### [PROBLEM DETAILS]
Scan the entries below for the word "weekend" and copy every line in which it occurs.
TASK DATA Block Start
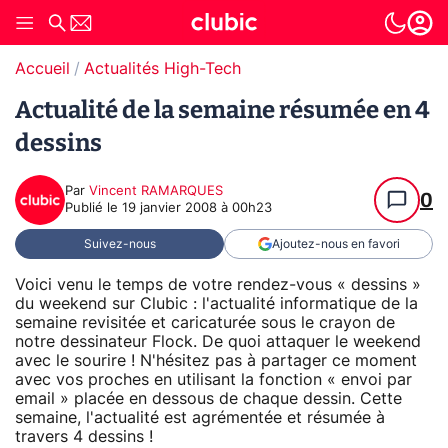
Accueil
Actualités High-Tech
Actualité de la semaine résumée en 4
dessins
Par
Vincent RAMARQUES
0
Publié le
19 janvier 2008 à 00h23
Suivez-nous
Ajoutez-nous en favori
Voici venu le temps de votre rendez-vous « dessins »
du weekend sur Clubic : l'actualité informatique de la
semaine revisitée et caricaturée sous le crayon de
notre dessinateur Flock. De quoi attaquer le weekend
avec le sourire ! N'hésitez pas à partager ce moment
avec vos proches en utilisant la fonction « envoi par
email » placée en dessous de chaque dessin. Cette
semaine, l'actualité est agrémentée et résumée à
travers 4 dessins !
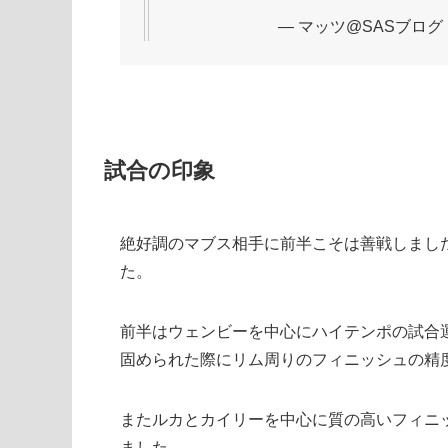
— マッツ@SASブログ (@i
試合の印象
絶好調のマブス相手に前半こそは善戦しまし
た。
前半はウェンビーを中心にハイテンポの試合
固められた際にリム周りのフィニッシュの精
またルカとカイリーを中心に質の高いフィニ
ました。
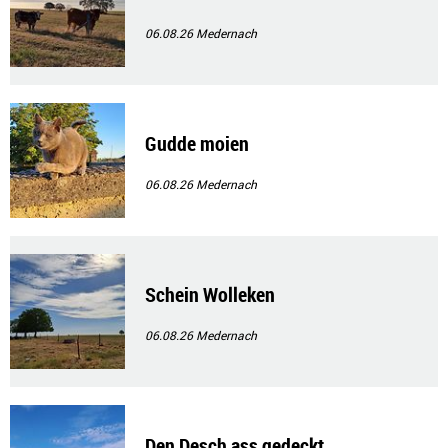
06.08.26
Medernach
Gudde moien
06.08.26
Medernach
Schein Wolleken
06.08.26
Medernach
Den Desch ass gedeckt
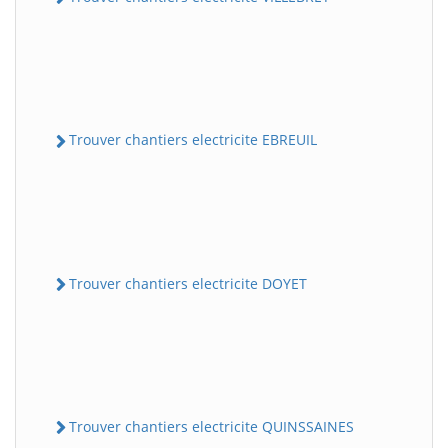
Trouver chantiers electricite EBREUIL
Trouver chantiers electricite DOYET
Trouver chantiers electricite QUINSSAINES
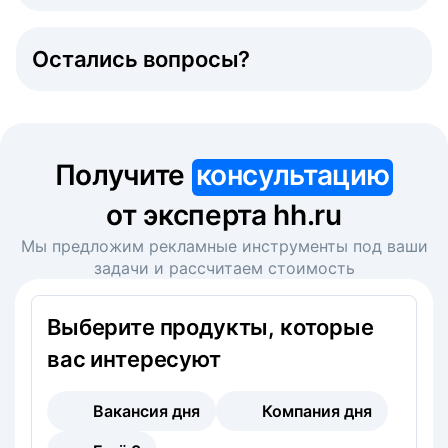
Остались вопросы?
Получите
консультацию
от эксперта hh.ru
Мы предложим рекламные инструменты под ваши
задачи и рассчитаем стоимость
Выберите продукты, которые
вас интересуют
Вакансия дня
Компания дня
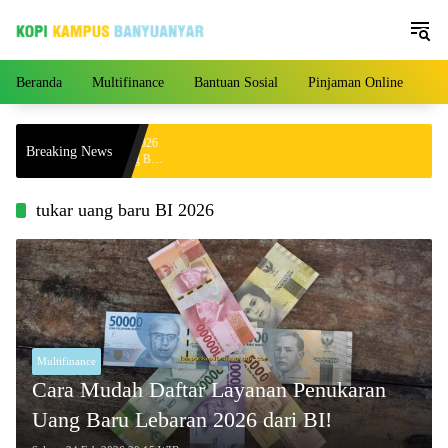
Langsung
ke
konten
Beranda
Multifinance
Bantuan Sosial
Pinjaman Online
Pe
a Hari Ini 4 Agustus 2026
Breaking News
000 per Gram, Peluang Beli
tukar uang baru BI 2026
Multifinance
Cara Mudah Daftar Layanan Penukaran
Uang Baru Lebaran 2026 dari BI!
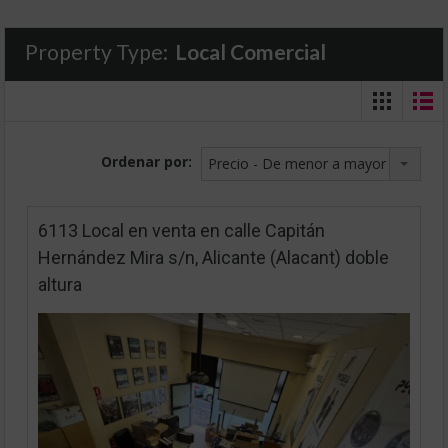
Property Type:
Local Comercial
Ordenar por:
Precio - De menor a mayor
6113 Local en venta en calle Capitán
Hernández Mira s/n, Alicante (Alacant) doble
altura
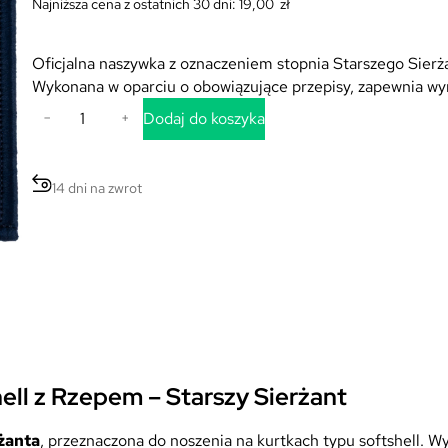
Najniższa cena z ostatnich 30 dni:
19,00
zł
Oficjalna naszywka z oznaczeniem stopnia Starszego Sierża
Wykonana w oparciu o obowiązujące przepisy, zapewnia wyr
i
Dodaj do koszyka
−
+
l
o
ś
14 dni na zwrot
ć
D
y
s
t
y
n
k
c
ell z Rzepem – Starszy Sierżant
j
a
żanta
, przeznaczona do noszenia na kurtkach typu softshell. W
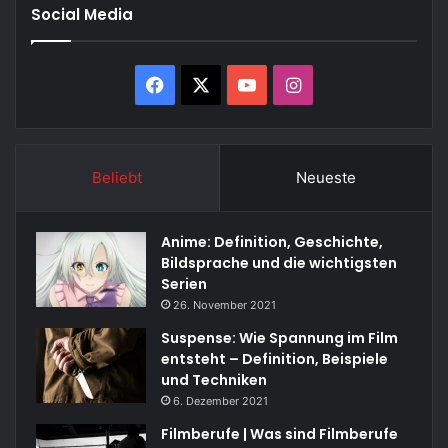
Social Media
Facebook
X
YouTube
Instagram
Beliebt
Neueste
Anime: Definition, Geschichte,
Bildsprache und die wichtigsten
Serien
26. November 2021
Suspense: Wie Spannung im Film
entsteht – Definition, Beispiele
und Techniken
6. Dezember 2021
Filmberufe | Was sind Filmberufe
TASK DATA Block End
### [FINISHED EXERCISE]
du weekend sur Clubic : l'actualité informatique de la
notre dessinateur Flock. De quoi attaquer le weekend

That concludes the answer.